Постепенно император и военный министр поняли, что Крым становится главной базой для устремления союзных войск. Меншиков по-прежнему просил дополнительных дивизий для охраны Крыма, но император укорял его тем, что людей у него вполне достаточно, мол, можешь рассчитывать только на собственные силы, пошлет только 16 дивизию, которая, возможно, подойдет во время. Император Николай писал князю Меншикову, что с прибытием 16-й дивизии не только Севастополь будет вполне обеспечен от всякой попытки овладеть им и с моря, и с сухого пути, а вскоре эту дивизию необходимо отправить на Керчь.
Но и после докладных записок Милютина стратегический план войны так и не был принят, все зависело от Австрии, где продолжалась вот уже много месяцев дипломатическая двуличная игра: русский император дал понять, что он готов к примирению.
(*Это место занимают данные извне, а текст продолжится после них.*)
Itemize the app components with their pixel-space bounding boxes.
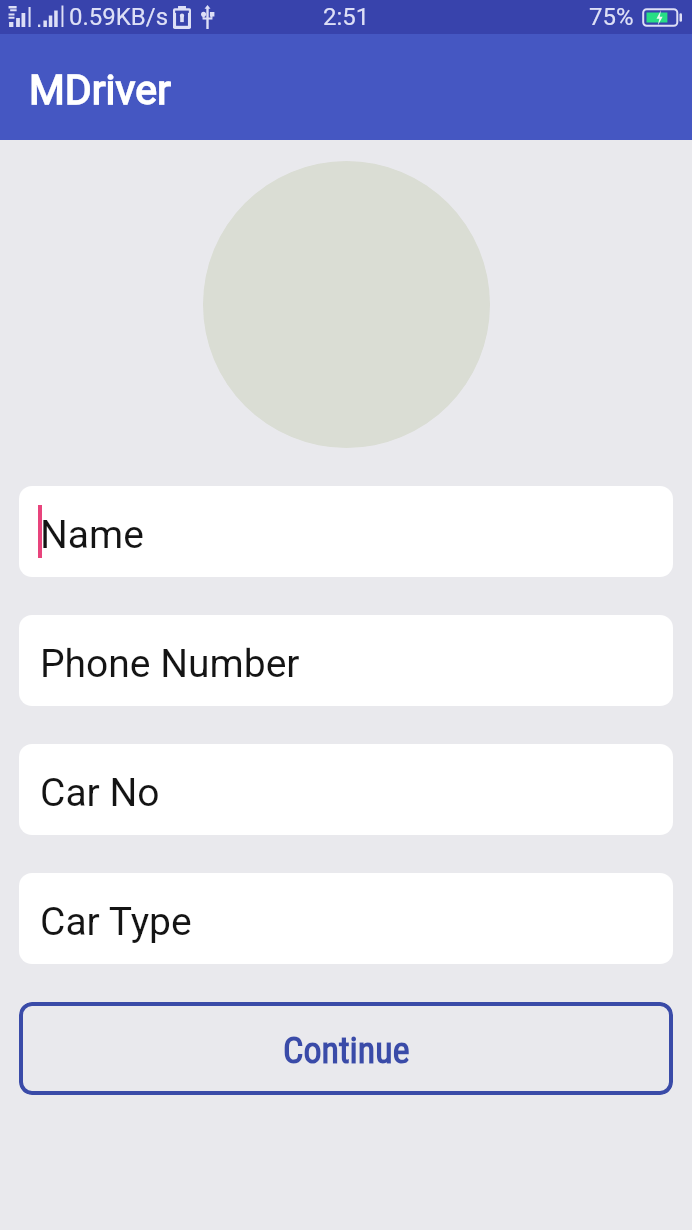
staticText: 0.59KB/s — [69, 3, 169, 31]
staticText: 75% — [589, 3, 634, 31]
staticText: 2:51 — [323, 3, 370, 31]
button[interactable]: Profile photo — [203, 161, 490, 448]
staticText: Car No — [40, 770, 160, 816]
staticText: Name — [40, 512, 144, 558]
staticText: MDriver — [29, 66, 171, 114]
button[interactable]: Phone Number — [19, 615, 673, 706]
button[interactable]: Car Type — [19, 873, 673, 964]
button[interactable]: Car No — [19, 744, 673, 835]
button[interactable]: Continue — [19, 1002, 673, 1095]
staticText: Phone Number — [40, 641, 300, 687]
button[interactable]: Name — [19, 486, 673, 577]
staticText: Continue — [283, 1030, 410, 1072]
staticText: Car Type — [40, 899, 192, 945]
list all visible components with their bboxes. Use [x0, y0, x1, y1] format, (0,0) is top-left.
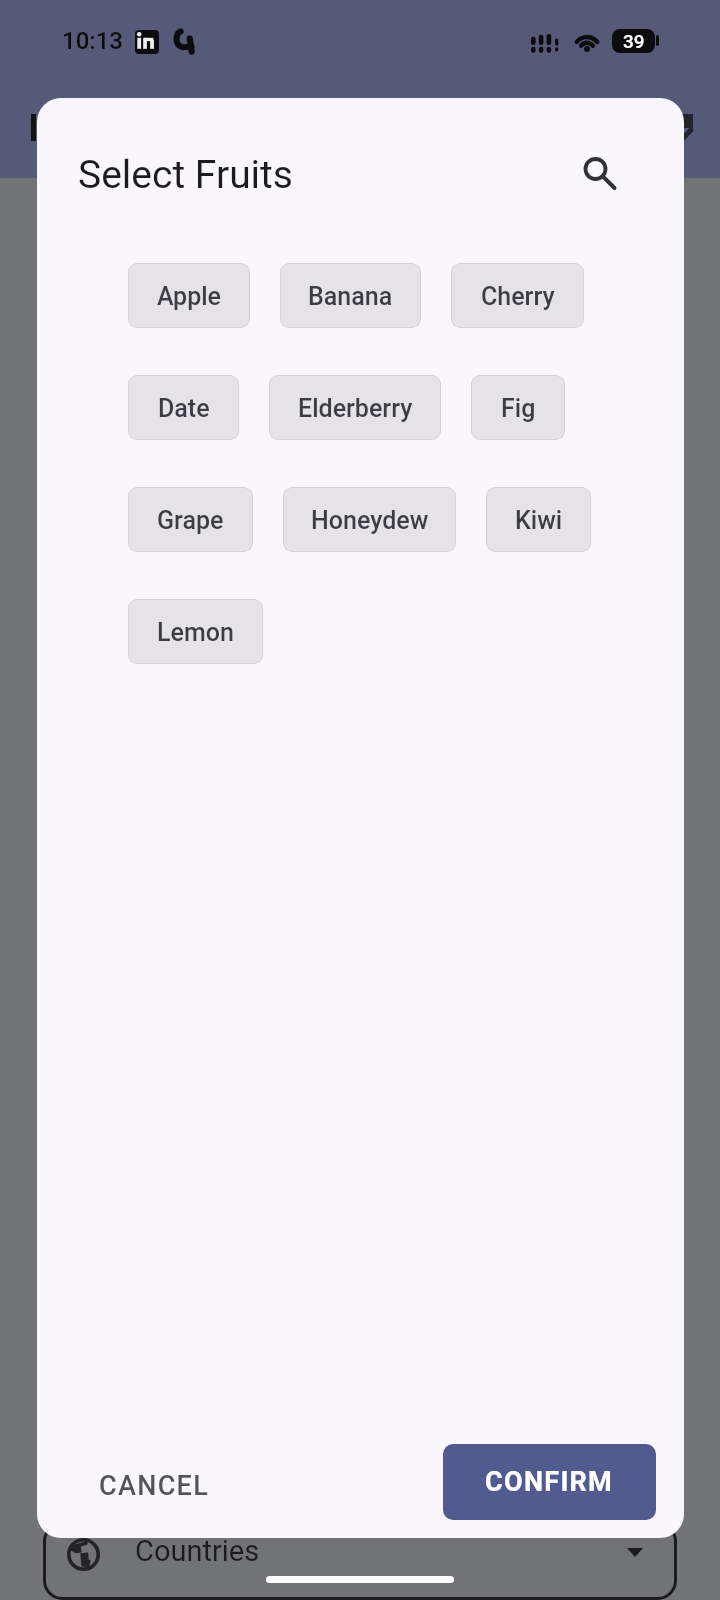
- staticText: CONFIRM: [485, 1466, 614, 1498]
- button[interactable]: Countries dropdown: [43, 1522, 677, 1600]
- button[interactable]: Kiwi: [486, 487, 591, 552]
- staticText: Apple: [157, 282, 222, 311]
- staticText: Banana: [308, 282, 393, 311]
- staticText: CANCEL: [99, 1470, 210, 1502]
- button[interactable]: Apple: [128, 263, 250, 328]
- staticText: Honeydew: [311, 506, 429, 535]
- button[interactable]: Date: [128, 375, 239, 440]
- staticText: Countries: [135, 1534, 260, 1568]
- staticText: 39: [623, 30, 645, 52]
- button[interactable]: CANCEL: [78, 1450, 230, 1522]
- staticText: Date: [158, 394, 210, 423]
- staticText: Elderberry: [298, 394, 413, 423]
- button[interactable]: Lemon: [128, 599, 263, 664]
- staticText: Kiwi: [515, 506, 563, 535]
- staticText: 10:13: [62, 27, 123, 55]
- button[interactable]: Elderberry: [269, 375, 441, 440]
- button[interactable]: Search: [573, 146, 625, 198]
- button[interactable]: CONFIRM: [443, 1444, 656, 1520]
- staticText: Fig: [501, 394, 536, 423]
- button[interactable]: Fig: [471, 375, 565, 440]
- staticText: Lemon: [157, 618, 234, 647]
- button[interactable]: Grape: [128, 487, 253, 552]
- staticText: Grape: [157, 506, 224, 535]
- staticText: Cherry: [481, 282, 555, 311]
- button[interactable]: Cherry: [451, 263, 584, 328]
- staticText: Select Fruits: [78, 152, 293, 198]
- button[interactable]: Honeydew: [283, 487, 456, 552]
- button[interactable]: Banana: [280, 263, 421, 328]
В связи с этим Николай Первый решил убрать престарелого балтийского барона Мейендорфа, флегматичного и уступчивого, на его место послом России в Вене был назначен умный, опытный, живой, честолюбивый, бойкий на язык князь Александр Михайлович Горчаков, он был вызван в Петергоф, получил инструкции императора и графа Нессельроде, здесь-то и познакомился Милютин с князем Горчаковым.
Вскоре от Горчакова стали поступать корреспонденции, из которых можно было узнать, что по-прежнему самым яростным врагом России в Австрии был министр иностранных дел Буоль, с которым приходится очень много разговаривать, умеряя его колкости по адресу России, но финансы Австрии расстроены, они стремятся в этой сложной обстановке извлечь как можно больше выгод для Австрии, вот почему их двуличная игра продолжается, даже несмотря на открывшиеся военные действия с обеих сторон. Вот почему Австрия вновь затеяла переговоры о новом протоколе мирных переговоров, выдвинув четыре основных пункта, которые император России отверг.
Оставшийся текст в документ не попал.